{ARM} IfConversion does not handle un-analyzable branch correctly
Needs ReviewPublic

Authored by gael.jobin on Thu, Oct 12, 8:48 AM.

Details

Reviewers
efriedma
iteratee
Summary

The IfConversion pass does not handle diamond correctly when both TrueBB and FalseBB have IsBrAnalyzable set to false (contains indirect branch for example) and share at least one common instruction from the end.

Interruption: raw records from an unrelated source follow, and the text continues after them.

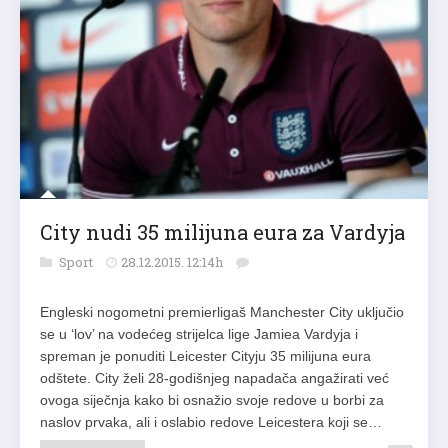
City nudi 35 milijuna eura za Vardyja
Sport
28.12.2015. 12:14h
Engleski nogometni premierligaš Manchester City uključio
se u ‘lov’ na vodećeg strijelca lige Jamiea Vardyja i
spreman je ponuditi Leicester Cityju 35 milijuna eura
odštete. City želi 28-godišnjeg napadača angažirati već
ovoga siječnja kako bi osnažio svoje redove u borbi za
naslov prvaka, ali i oslabio redove Leicestera koji se…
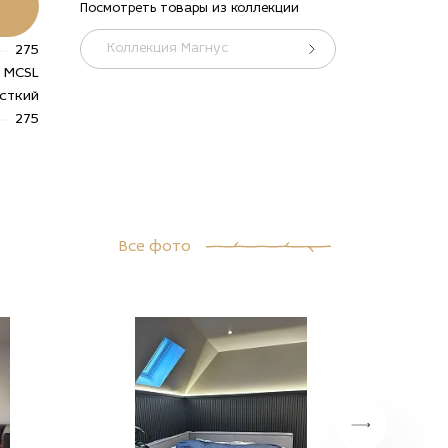
Посмотреть товары из коллекции
Коллекция Магнус
275
MCSL
сткий
275
Все фото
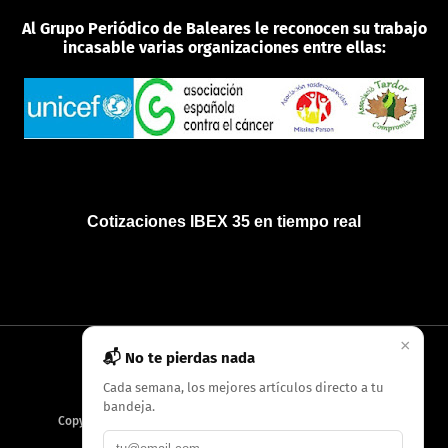
Al Grupo Periódico de Baleares le reconocen su trabajo
incasable varias organizaciones entre ellas:
Cotizaciones IBEX 35 en tiempo real
×
📬 No te pierdas nada
INICIO
QUIÉNES SOMOS
POLÍTICA DE PRIVACIDAD
Cada semana, los mejores artículos directo a tu
bandeja.
Copyright
2026
AMC Digitales / Grupo Periódico de Baleares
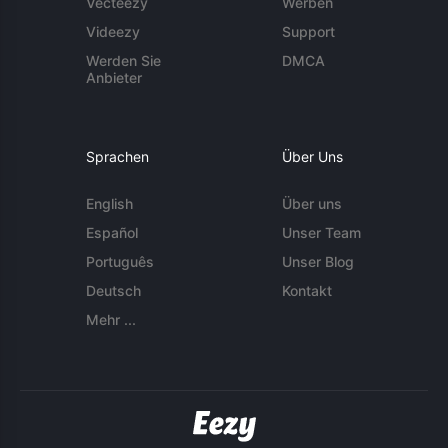
Vecteezy
Werben
Videezy
Support
Werden Sie
DMCA
Anbieter
Sprachen
Über Uns
English
Über uns
Español
Unser Team
Português
Unser Blog
Deutsch
Kontakt
Mehr ...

For my detailed investigation see below.


I got a silly bug when compiling our project with the latest Clang. Here's the outputted assembly:

tst r3, #255
strbeq r6, [r7]
ldreq r6, [r4, r6, lsl #2]
strne r6, [r7, #4]
ldr r6, [r4, r6, lsl #2]
bx r6

For the code to execute correctly, either the ldr should be a ldrne instruction or the ldreq instruction should be removed. The error seems to come from the IfConvertion MachinePass. Here's is what it looks like before and after.

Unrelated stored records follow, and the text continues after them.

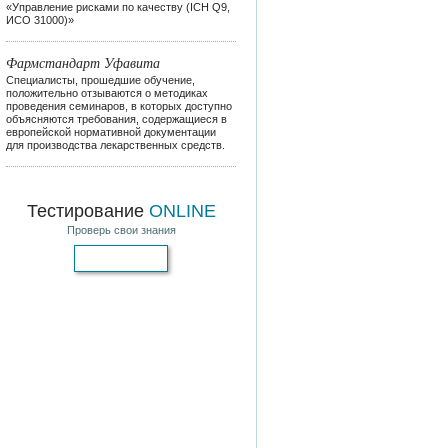
«Управление рисками по качеству (ICH Q9,
ИСО 31000)»
Фармстандарт Уфавита
Специалисты, прошедшие обучение,
положительно отзываются о методиках
проведения семинаров, в которых доступно
объясняются требования, содержащиеся в
европейской нормативной документации
для производства лекарственных средств.
Тестирование
ONLINE
Проверь свои знания
Пройти тест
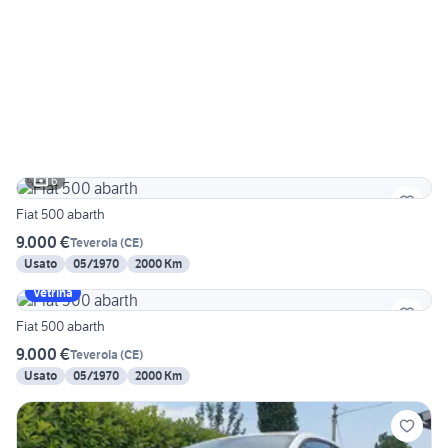
6
Fiat 500 abarth
9.000 €
Teverola
(
CE
)
Usato
05/1970
2000 Km
Vetrina
Fiat 500 abarth
9.000 €
Teverola
(
CE
)
Usato
05/1970
2000 Km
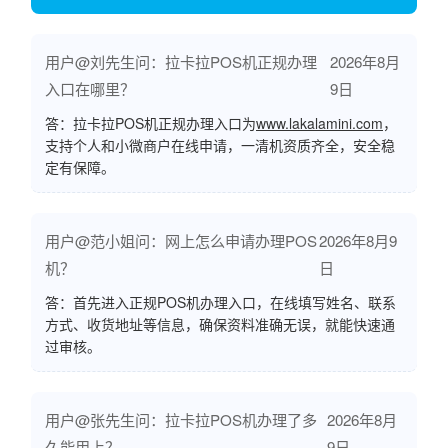
用户@刘先生问：拉卡拉POS机正规办理
2026年8月
入口在哪里？
9日
答：拉卡拉POS机正规办理入口为
www.lakalamini.com
，
支持个人和小微商户在线申请，一清机资质齐全，安全稳
定有保障。
用户@范小姐问：网上怎么申请办理POS
2026年8月9
机？
日
答：首先进入正规POS机办理入口，在线填写姓名、联系
方式、收货地址等信息，确保资料准确无误，就能快速通
过审核。
用户@张先生问：拉卡拉POS机办理了多
2026年8月
久能用上？
9日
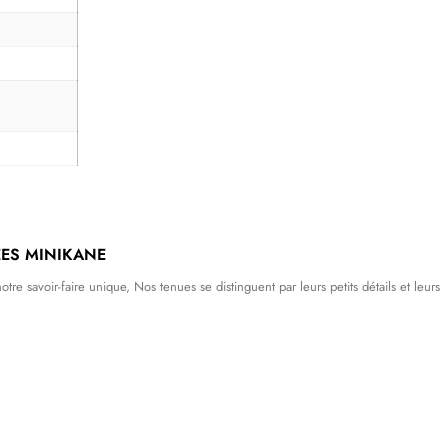
ES MINIKANE
tre savoir-faire unique, Nos tenues se distinguent par leurs petits détails et leurs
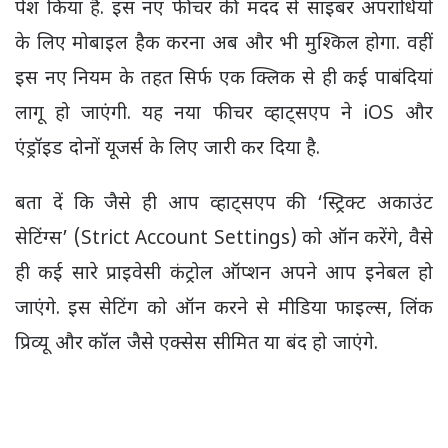
पेश किया है. इस नए फीचर की मदद से साइबर अपराधियों
के लिए मोबाइल हैक करना अब और भी मुश्किल होगा. वहीं
इस नए नियम के तहत सिर्फ एक क्लिक से ही कई पाबंदियां
लागू हो जाएंगी. यह नया फीचर व्हाट्सएप ने iOS और
एंड्रॉइड दोनों यूजर्स के लिए जारी कर दिया है.
बता दें कि जैसे ही आप व्हाट्सएप की ‘स्ट्रिक्ट अकाउंट
सेटिंग्स’ (Strict Account Settings) को ऑन करेंगे, वैसे
ही कई सारे प्राइवेसी कंट्रोल ऑप्शन अपने आप इनेबल हो
जाएंगे. इस सेटिंग को ऑन करने से मीडिया फाइल्स, लिंक
प्रिव्यू और कॉल जैसे एक्सेस सीमित या बंद हो जाएंगे.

#BEFORE IfConversion MachinePass

BB#7:
   Live Ins: %LR %R0 %R1 %R2 %R4 %R5 %R6 %R7 %R8 %R9 %R10 %R12
   Predecessors according to CFG: BB#5 BB#6
   STRBi12 %R5, %R6<kill>, 0, pred:14, pred:%noreg; mem:ST1[%cond.i23.i.i.i] 
   %R6<def> = LDRBi12 %R7, 0, pred:14, pred:%noreg; mem:LD1[%15](align=4) 
   %R3<def> = EORri %R6, 254, pred:14, pred:%noreg, opt:%noreg
   %R3<def> = ANDrr %R3<kill>, %R6<kill>, pred:14, pred:%noreg, opt:%noreg
   %R6<def> = MOVi 0, pred:14, pred:%noreg, opt:%noreg
   TSTri %R3<kill>, 255, pred:14, pred:%noreg, %CPSR<imp-def>; 
   Bcc <BB#9>, pred:0, pred:%CPSR<kill>;


BB#8:
   Live Ins: %LR %R0 %R1 %R2 %R4 %R5 %R6 %R7 %R8 %R9 %R10 %R12
   Predecessors according to CFG: BB#7
   STRi12 %R6, %R7<kill>, 4, pred:14, pred:%noreg; mem:ST4[%__size_.i3.i.i.i.i] 
   %R6<def> = LDRrs %R4, %R6<kill>, 16386, pred:14, pred:%noreg; mem:LD4[%0]
   BX %R6<kill>

BB#9:
   Live Ins: %LR %R0 %R1 %R2 %R4 %R5 %R6 %R7 %R8 %R9 %R10 %R12
   Predecessors according to CFG: BB#7
   STRBi12 %R6, %R7<kill>, 0, pred:14, pred:%noreg; mem:ST1[%21](align=4)  
   %R6<def> = LDRrs %R4, %R6<kill>, 16386, pred:14, pred:%noreg; mem:LD4[%0]
   BX %R6<kill>

#AFTER IfConversion MachinePass

BB#7:
   ...
   TSTri %R3<kill>, 255, pred:14, pred:%noreg, %CPSR<imp-def>; 
   STRBi12 %R6, %R7, 0, pred:0, pred:%CPSR; mem:ST1[%21](align=4) 
   %R6<def> = LDRrs %R4, %R6<kill>, 16386, pred:0, pred:%CPSR, %R6<imp-use,kill>; mem:LD4[%0]
   STRi12 %R6, %R7<kill>, 4, pred:1, pred:%CPSR<kill>; mem:ST4[%__size_.i3.i.i.i.i]  
   %R6<def> = LDRrs %R4, %R6<kill>, 16386, pred:14, pred:%noreg; mem:LD4[%0]
   BX %R6<kill>

Inside the IfConvertDiamondCommon() function of IfConversion.cpp, the function is called with NumDups2=1, which makes sense because BB#8 and BB#9 share the same LDRrs instruction with the same operands. The problem is the call to TTI->removeBranch() function that does not remove the BX instruction. Thus, when removing the common instructions, the BX is removed instead of the LDRs instruction.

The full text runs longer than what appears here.